Pasar Reksadana Dinilai Tetap Menarik di Tengah Tren Penurunan Dana Kelolaan



KONTAN.CO.ID - JAKARTA. Dana kelolaan atawa asset under management (AUM) industri reksadana terus melandai sejak 2021. Meski begitu, tren tersebut dinilai tidak menggambarkan kurang menariknya pasar reksadana.

Berdasarkan data Kustodian Sentral Efek Indonesia (KSEI), pada tahun 2021 total AUM industri sebesar Rp 826,70 triliun. Pada tahun 2022, nilai AUM turun 3,56% secara tahunan (YoY) menjadi 797,31 triliun, dan pada tahun 2023 kembali terkoreksi 0,44% YoY menjadi Rp 793,78 triliun.

Pada tahun ini, KSEI mencatat nilai AUM industri reksadana turun 0,65% YtD menjadi Rp 788,64 triliun per Februari. Secara bulanan (MoM), nilai tersebut juga terkoreksi 0,23% dari Rp 791,93 triliun.

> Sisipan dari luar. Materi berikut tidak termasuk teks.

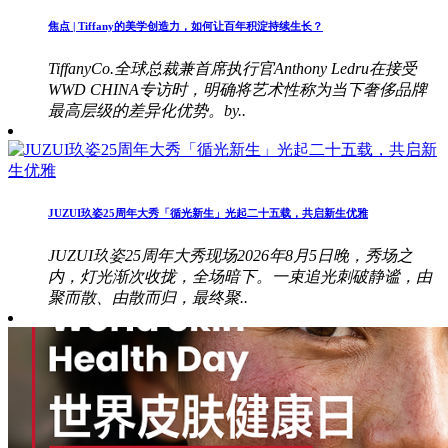
焦点 | Tiffany的美学创造力，如何让百年积淀持续生长？
TiffanyCo.全球总裁兼首席执行官Anthony Ledru在接受
WWD CHINA专访时，明确将艺术性称为当下奢侈品牌
最高层级的差异化优势。by..
JUZUI玖姿25周年大秀「循光新生」光起二十五载，共启新生优雅
JUZUI玖姿25周年大秀现场2026年8月5日晚，秀场之
内，灯光渐次收拢，全场暗下。一束追光刺破静谧，由
聚而散、由散而归，最终聚..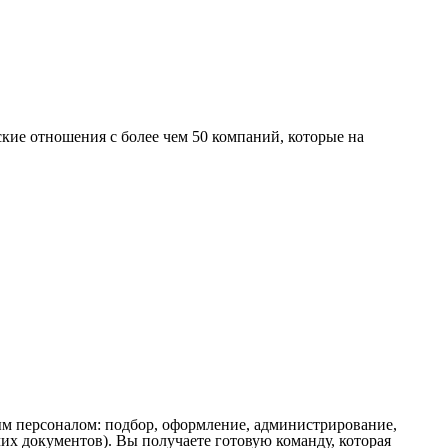
кие отношения с более чем 50 компаний, которые на
м персоналом: подбор, оформление, администрирование,
х документов). Вы получаете готовую команду, которая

CEO PT Pinnacle Persada Investama alias Pinnacle Investment, Guntur Putra mengatakan, tren penurunan AUM industri sejak 2021 dapat disebabkan oleh berbagai faktor. Misalnya, situasi ekonomi global yang tidak pasti, dampak pandemi Covid-19 terhadap kepercayaan investor, dan fluktuasi pasar yang signifikan.

Baca Juga: Marak Alternatif Investasi, Dana Kelolaan Reksadana Melandai

Di samping itu, ada juga regulasi dari OJK yang merevisi regulasi dan membatasi penempatan investasi produk asuransi unit link di reksadana dan ETF. "Secara tidak langsung menyebabkan banyaknya redemption dari AUM reksadana yang sebelumnya merupakan penempatan investasi dari produk asuransi unit link," ujarnya kepada Kontan.co.id, Rabu (20/3).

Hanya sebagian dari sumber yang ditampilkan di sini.